There is no time frame on the grant application, but Skinner said that other communities across multiple states in the region are applying for the pot of money, so the sooner the application is in, the better.

Mike Klondaris, city councilman and Redevelopment Commission member, asked Tio if KEDCO was putting any money into the project. Tio said that while KEDCO was not putting any money in toward the contract presented Monday, KEDCO is significantly investing its time and attention toward the project. KEDCO also paid for a feasibility study for an incubator and is paying for someone to go out and design a work plan for what will go on in the building.

Warsaw Mayor Joe Thallemer told the Commission that he and George Robertson, Tio’s predecessor, sat down years ago to make the Tech Park application to the state.

“This was a program that then-Gov. (Mitch) Daniels brilliantly had laid out, which was taken advantage of by … 22 locations that desired to increase the quality of manufacturing in the communities. High-tech, high-wage jobs. And the focus of this was this tax increment that comes off the sales tax and income tax generated within the park. In other words, the increment that we are capped at $5 million,” Thallemer said.

The use of that money is “very, very specific,” he said. It can basically be used for infrastructure to develop the industrial part of a Tech Park or to develop an accelerator. “And there’s basically very little wiggle room in how those funds can be spent.”
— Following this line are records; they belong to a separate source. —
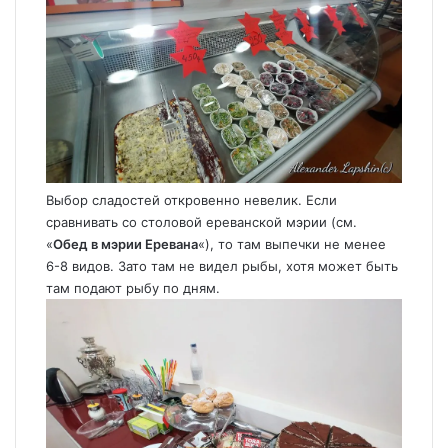
Выбор сладостей откровенно невелик. Если
сравнивать со столовой ереванской мэрии (см.
«
Обед в мэрии Еревана
«), то там выпечки не менее
6-8 видов. Зато там не видел рыбы, хотя может быть
там подают рыбу по дням.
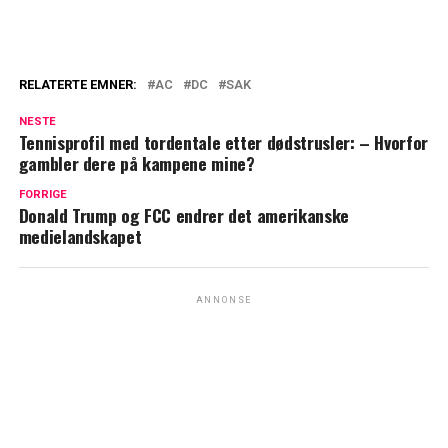
RELATERTE EMNER:
AC
DC
SAK
NESTE
Tennisprofil med tordentale etter dødstrusler: – Hvorfor
gambler dere på kampene mine?
FORRIGE
Donald Trump og FCC endrer det amerikanske
medielandskapet
ANNONSE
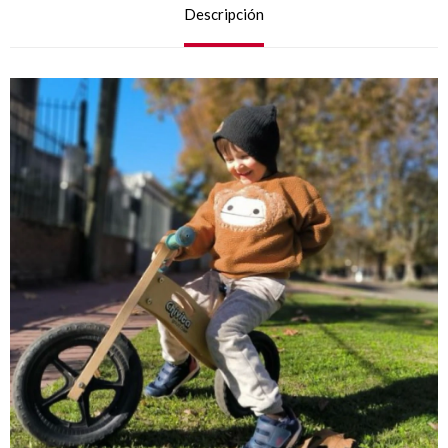
Descripción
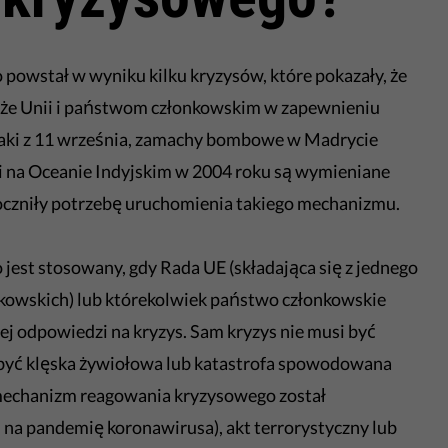
owstał w wyniku kilku kryzysów, które pokazały, że
oże Unii i państwom członkowskim w zapewnieniu
Ataki z 11 września, zamachy bombowe w Madrycie
mi na Oceanie Indyjskim w 2004 roku są wymieniane
doczniły potrzebę uruchomienia takiego mechanizmu.
est stosowany, gdy Rada UE (składająca się z jednego
nkowskich) lub którekolwiek państwo członkowskie
nej odpowiedzi na kryzys. Sam kryzys nie musi być
 być klęska żywiołowa lub katastrofa spowodowana
(mechanizm reagowania kryzysowego został
na pandemię koronawirusa), akt terrorystyczny lub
Thallemer said he believed the only amount of money that the city has spent from the fund is in its support of AcceLINX, the virtual accelerator.

“So the use of this money is pretty much only, very narrowly applied to the development of an accelerator. And this is what we spent the money on, knowing that the cost of an accelerator from a virtual standpoint has been relatively inexpensive, yet we have attracted 20 to 30 start-up companies through AcceLINX over a period of time that have come and gone,” Thallemer said, with 14 to 15 companies now being serviced by the virtual accelerator.
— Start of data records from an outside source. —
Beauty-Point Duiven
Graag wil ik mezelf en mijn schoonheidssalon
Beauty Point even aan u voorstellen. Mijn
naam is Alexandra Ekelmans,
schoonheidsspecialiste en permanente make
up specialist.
With the federal funds available to help build a physical accelerator, Thallemer said this is the ideal time to move forward on this project.

“Alan and his organization have worked hard to identify that federal grant, and the city has funds to help leverage our funds with the grant that is available,” he said.
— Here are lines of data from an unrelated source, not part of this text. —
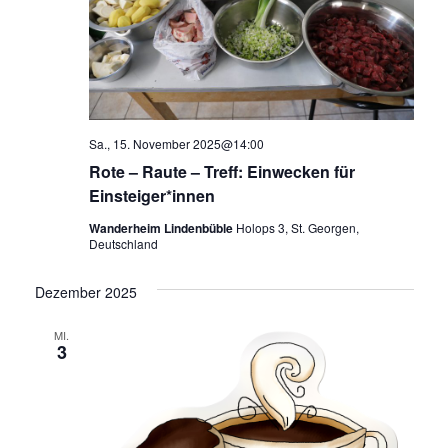
Sa., 15. November 2025@14:00
Rote – Raute – Treff: Einwecken für
Einsteiger*innen
Wanderheim Lindenbüble
Holops 3, St. Georgen,
Deutschland
Dezember 2025
MI.
3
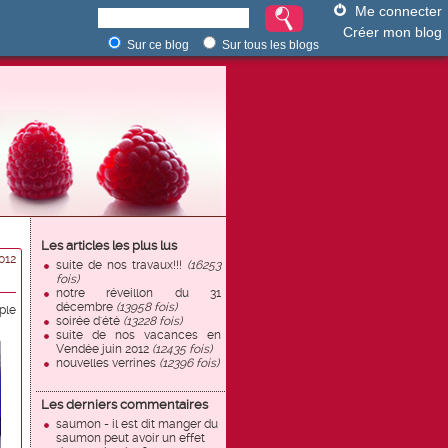
Me connecter
Créer mon blog
Sur ce blog
Sur tous les blogs
Les articles les plus lus
012
suite de nos travaux!!!
(16253
fois)
notre réveillon du 31
décembre
(13958 fois)
ple
soirée d'été
(13228 fois)
suite de nos vacances en
Vendée juin 2012
(12435 fois)
nouvelles verrines
(12396 fois)
Les derniers commentaires
saumon - il est dit manger du
saumon peut avoir un effet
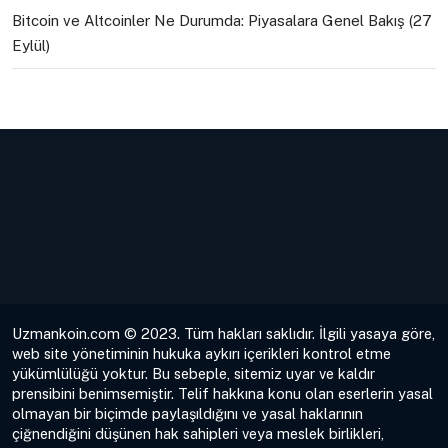
Bitcoin ve Altcoinler Ne Durumda: Piyasalara Genel Bakış (27
Eylül)
Uzmankoin.com © 2023. Tüm hakları saklıdır. İlgili yasaya göre,
web site yönetiminin hukuka aykırı içerikleri kontrol etme
yükümlülüğü yoktur. Bu sebeple, sitemiz uyar ve kaldır
prensibini benimsemiştir. Telif hakkına konu olan eserlerin yasal
olmayan bir biçimde paylaşıldığını ve yasal haklarının
çiğnendiğini düşünen hak sahipleri veya meslek birlikleri,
Thallemer said the contract has been vetted and asked the Redevelopment Commission to approve it so they can get moving on it.

“This is the last piece of the puzzle for our Technology Park. We’ve got infrastructure. We’ve got an educational partner, who is willing. We’ve got a virtual accelerator that is already established, and we’ve got space for it and we’ve got room then to eventually grow these companies that come through that accelerator,” Thallemer said.

Meyer said the committee of he, Skinner and Tio reviewed the four to five vendors for the project and selected the one they thought was the best for the project, MKM.

Redevelopment Commission Vice President Rick Snodgrass made a motion to approve the contract, and it was unanimously approved.